To clarify, this game is not a derby. Never has been, never will be. It’s a local game that is ironically hard to get to.
The train journey from Reading is a nightmare (have a look now, go on). Driving is easy until you want to get to the ground. So while this game is good geographically, the actual travel time is silly and ridiculous.
As a general rule, I don’t mind Wycombe as a place. I don’t like the hills or the traffic, but Buckinghamshire in general ranks highly on my counties of the UK list.
I chose to drive (because I haven’t spent enough time in the car this week ha ha ha) and park at the station. I met my fiend in the Flint Cottage, the pub opposite the station, and then got a cab from there to the ground.
There’s only one way into the ground and out again. It’s a bit like one of those old western films where the cowboy rides in on a horse, hitches it by an old wooden pub and then gets the horse some water and goes “good horse, thanks for getting me here”.
Except there were no horses, no wooden pubs and no cowboys. Just people milling around in replica football shirts and going “oooh I hope we win today”. At a guess, I’d say the Reading fans outnumbered the Wycombe Wanderers fans by at least five to one. At least.
I think the rivalry with Wycombe has been forced over the years and clearly the police thought so too. There was literally overkill on this outside the ground – I’m not sure what they were expecting but I’ve always found Wycombe fans to be reasonable, balanced and not insane. While there were a few cheeky Reading fans in attendance, I think Bucks police will find they wasted money on this fixture.

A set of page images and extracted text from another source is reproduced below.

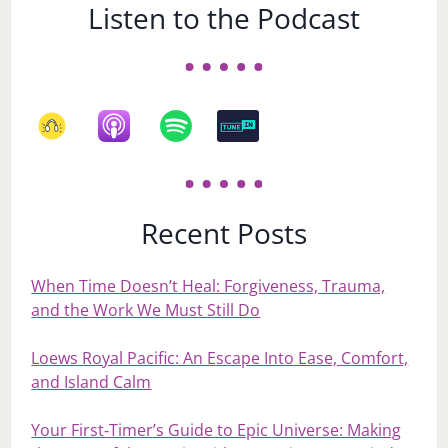
Listen to the Podcast
Recent Posts
When Time Doesn’t Heal: Forgiveness, Trauma,
and the Work We Must Still Do
Loews Royal Pacific: An Escape Into Ease, Comfort,
and Island Calm
Your First‑Timer’s Guide to Epic Universe: Making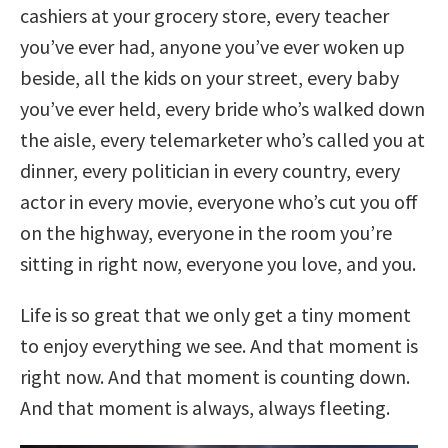
cashiers at your grocery store, every teacher
you’ve ever had, anyone you’ve ever woken up
beside, all the kids on your street, every baby
you’ve ever held, every bride who’s walked down
the aisle, every telemarketer who’s called you at
dinner, every politician in every country, every
actor in every movie, everyone who’s cut you off
on the highway, everyone in the room you’re
sitting in right now, everyone you love, and you.
Life is so great that we only get a tiny moment
to enjoy everything we see. And that moment is
right now. And that moment is counting down.
And that moment is always, always fleeting.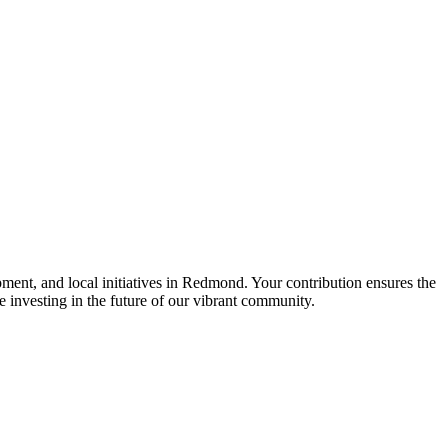
nt, and local initiatives in Redmond. Your contribution ensures the
re investing in the future of our vibrant community.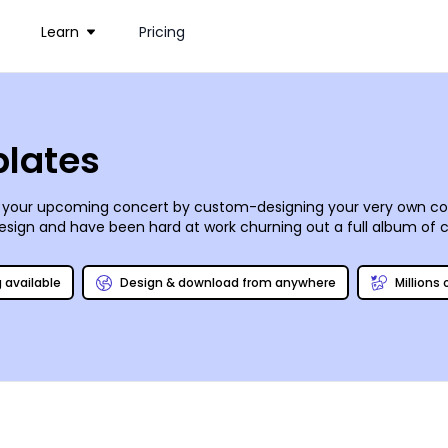
Learn
Pricing
plates
 your upcoming concert by custom-designing your very own co
 design and have been hard at work churning out a full album of
mpose your own content and make any tweaks, then share your po
g available
Design & download from anywhere
Millions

The beer tent was hot. It’s an intriguing set-up and one that, to the naked eye, looks chaotic with lines pouring out of the canvas-clad structure. In actual fact, the lines move quickly and the service was decent. A nice drop of Rebellion lager outside on the concrete concourse was just the ticket and our fans, despite the poor start, were in good spirits.
Oh, forgot to say, I saw Sim at the station and I asked him for a drink but he didn’t want to speak to me and turned his back when I tried to speak. That’s OK, that’s fine. It is what is Sim…
(Editor’s note: Ben is deliberately omitting the fact that I was on the phone when he walked up to me and rudely interrupted me regardless.)
We smuggled into the ground at around 2.53 and found some seats near the front. Away-day etiquette was in full flow where people just sat/stood anywhere and that’s OK. It’s an odd ground but quite endearing – none of the stands match size-wise, there are trees at the back (basically a forest) and there are always plenty of seats spare in the home ends. I like it as a place, I really do.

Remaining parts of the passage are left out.